Nietzsche once wrote that “without music, life would be a mistake.” Some people likely think that was an example of hyperbole (which Nietzsche was prone to). I am not one of those people.
Since I was a baby, there has been music. My father loved jazz, gospel, calypso, country and western, and bagpipe music. An eclectic mix, to say the least. On long drives to visit family on Vancouver Island, I recall hearing Louis Armstrong, Harry Belafonte, and Johnny Cash coming from the 8-track deck mounted under the dash. Every Christmas, he played Mahalia Jackson’s renditions of “O, Holy Night” and “Go Tell It On the Mountain.”
One of the things I’ve inherited from my father is a varied taste in music, and a near obsessive need to have my hours filled with it.

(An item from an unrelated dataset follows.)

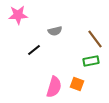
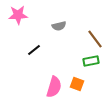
gray semicircle: moved 4 px right, 5 px up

Jazz, Classical, Folk, Rock, Blues, Ska, Funk. The genre almost doesn’t matter. (Although, I mostly don’t like radio songs or club music, or anything that seems to lack originality.)
Even within a genre like “Rock”, there is a wide variety styles I like. Classic Rock, old Heavy Metal, Progressive Rock, New Wave, Punk, et cetera. I expect most of my playlists would leave others confused.
There are favourites, of course. Music I listen to more frequently, more repeatedly, and this tends to change over time. I used to listen to Beethoven obsessively, but now, when I listen to classical music, it is more likely be Bach or Arvo Part. In jazz, I have become more attuned to Coletrane and Sonny Rollins of late, though I still listen to a lot of Miles. In rock, there’s no one I listen to more than Rush these days, especially the remixed Vapour Trails. Although, Peter Gabriel is a close second, and my appreciation of the Rolling Stones has been increasing.
I can’t imagine not being able to listen to music for any length of time. When I was a child, I would sing to myself if I didn’t have a radio or record player handy. I still do this when I’m riding my motorcycle. (It’s a good thing others don’t have to hear what goes on inside my helmet!)
For this reason, I think hearing is the sense I’d have the hardest time living without. Although, I can hear whole symphonies in my head, in the way others can picture a beach. So maybe it wouldn’t be the end of the world to be without hearing, since I’d still have music. If that were to go, though, I think Nietzsche is right: life would be a mistake.